A Sybian (/ˈsɪbiən/), or Sybian saddle, is a type of masturbation device, consisting of a hollow saddle-like seat containing two electric motors, motor speed controller boards, gearing, pulleys, and a platform on cranked axles such that a ridge on the top of the unit can be made to vibrate through a range of speeds as set using a wired external hand controller, and an upward-pointing shaft set on an angle through the ridge can be made to rotate at speeds of up to several hundred revolutions per minute, again by use of the wired remote control. Flexible molded attachments are usually supplied, fitting over the vibrating ridge and shaft which mostly have integrated dildos on their top. In use, the rider inserts the dildo into a body orifice for internal stimulation while applying pressure on the vibrating ridge with their external erogenous parts.

==Development==
According to its inventor, Dave Lampert, the Sybian was first conceived in the 1970s and developed in 1983. A prototype was built in 1985 from sheet metal mounted on a wooden frame with a vibrator projecting through an opening inside the housing; a second prototype became the basis for current production models.

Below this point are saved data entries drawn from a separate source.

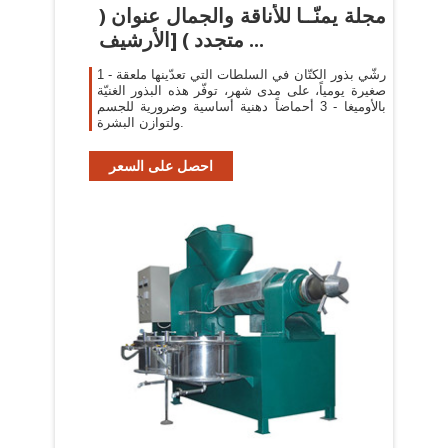
مجلة يمنّــا للأناقة والجمال عنوان (
متجدد ) [الأرشيف ...
1 - رشّي بذور الكتّان في السلطات التي تعدّينها ملعقة
صغيرة يومياً، على مدى شهر، توفّر هذه البذور الغنيّة
بالأوميغا - 3 أحماضاً دهنية أساسية وضرورية للجسم
ولتوازن البشرة.
احصل على السعر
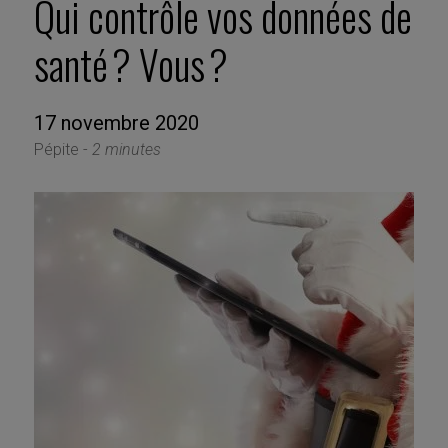
Qui contrôle vos données de
santé ? Vous ?
17 novembre 2020
Pépite -
2 minutes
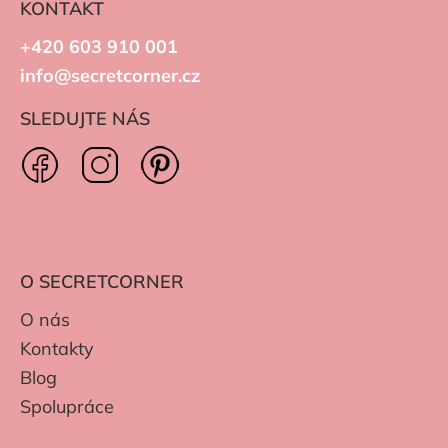
KONTAKT
+420 603 910 001
info@secretcorner.cz
SLEDUJTE NÁS
O SECRETCORNER
O nás
Kontakty
Blog
Spolupráce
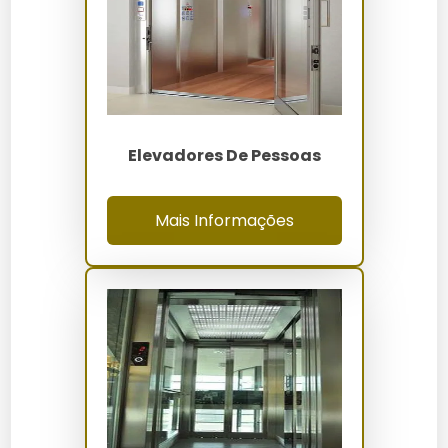
Ao chegar, aguarde a abertura das portas para
sair.
Quanto Custa Elevadores Novos
Os preços dos elevadores novos variam de R$ 80.000
a R$ 150.000, dependendo das especificações e
Elevadores De Pessoas
personalizações. Fatores como capacidade, tipo de
material e tecnologia influenciam diretamente no
custo.
Mais Informações
Onde Comprar
Elevadores novos podem ser adquiridos diretamente
através do site da
Elevadores Servtec
ou em lojas
especializadas em equipamentos de transporte
vertical. Ao escolher, considere a reputação e o
suporte pós-venda oferecido.
Manutenção e Cuidados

Lampert and his team initially called the device Master Better, shortened to "MB", for about four years before selecting a new name for it. The prefix syb in Sybian was derived from Sybaris, an Ancient Greek city in southern Italy which was associated with luxurious living. It is currently manufactured by Abco Research Associates in Monticello, Illinois.

From research and experience, Lampert theorized that the woman on top position during intercourse works best for female orgasm and that stimulation is enhanced when the penis remains fully inserted and the female partner rocks her pelvis forward and backward, making contact with the sensitive G-spot located on the front wall of the vagina.

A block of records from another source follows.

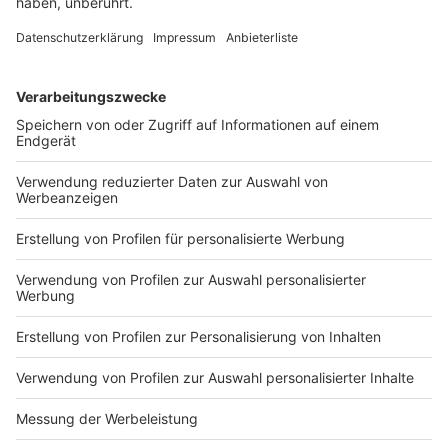
DEINE GEMERKTEN ARTIKEL
Du hast dir noch keine Artikel gemerkt
Markiere sie hierfür mit einem
Impressum
Newsletter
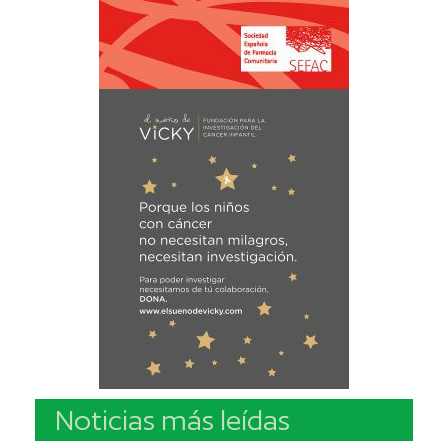
Noticias más leídas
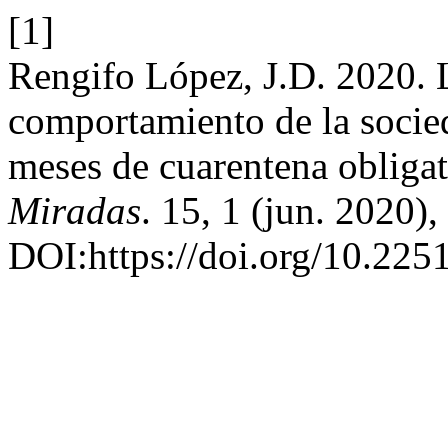
[1]
Rengifo López, J.D. 2020. 
comportamiento de la socie
meses de cuarentena obligat
Miradas
. 15, 1 (jun. 2020)
DOI:https://doi.org/10.22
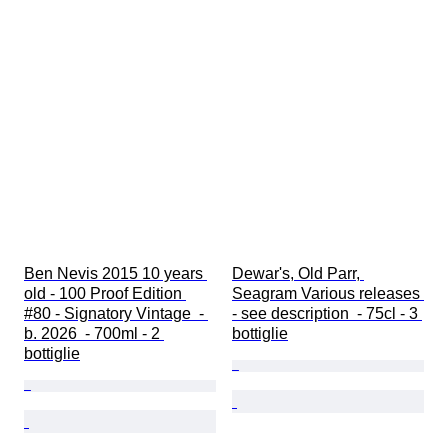
Ben Nevis 2015 10 years 
Dewar's, Old Parr, 
old - 100 Proof Edition 
Seagram Various releases 
#80 - Signatory Vintage  - 
- see description  - 75cl - 3 
b. 2026  - 700ml - 2 
bottiglie
bottiglie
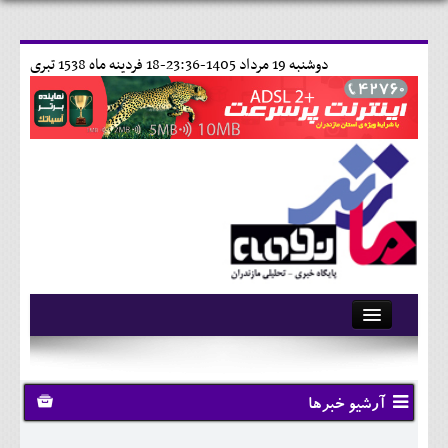
دوشنبه 19 مرداد 1405-23:36-
18 فردينه ماه 1538 تبری
آرشیو
تماس با ما
آرشیو خبرها
وبلاگ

In 2016, Lampert was honored with an AVN lifetime achievement award for his invention. He died in July 2021 at the age of 90.

==Specifications==

A woman demonstrating the operation of the Sybian

The Sybian typically weighs around 10 kg, and usually measures 33.7 cm wide, 31.8 cm long, and 21.6 cm tall excluding the rubber attachment with a 2.4 m power cord. The unit is designed to work with or without a penetration attachment. When in operation, the Sybian distributes vibrations externally along the user's pelvic floor, including clitoral glans, the introitus to their vagina and cavity of the anus. The optional penetration attachments rotate using a 20:1 ratio gear motor providing 25 W that can vary from 0 to 120 rpm and vibration is produced using a 44 W electric motor that may be controlled from 0 to 6500 rpm. Power and vibration/rotation are controlled with a remote control. The Sybian can hold over 450 kg of weight. It has a padded naugahyde cover. The casing has built-in finger grips for carrying.

Generally, the user of the Sybian straddles the machine and administers the dildo attachment, inserting it into the vagina or the anus. The vibration and rotation can be controlled by separate on/off switches and two rotary controls. The Sybian is typically sold with multiple attachments of varying sizes made from synthetic rubber in various shapes.

==Publicity==
After its release in 1987, the Sybian was featured on the cover of that December's issue of Penthouse Forum. It made its first pornographic video appearance in Orgasmatic (1998), which received an AVN award nomination for "most outrageous sex scene" for Ruby the Original's performance with the device.

Although the Sybian was featured in many pornographic video productions beginning in the early 2000s, primarily on the Internet, the device came to prominence on The Howard Stern Show after that show's switch to Sirius Satellite Radio.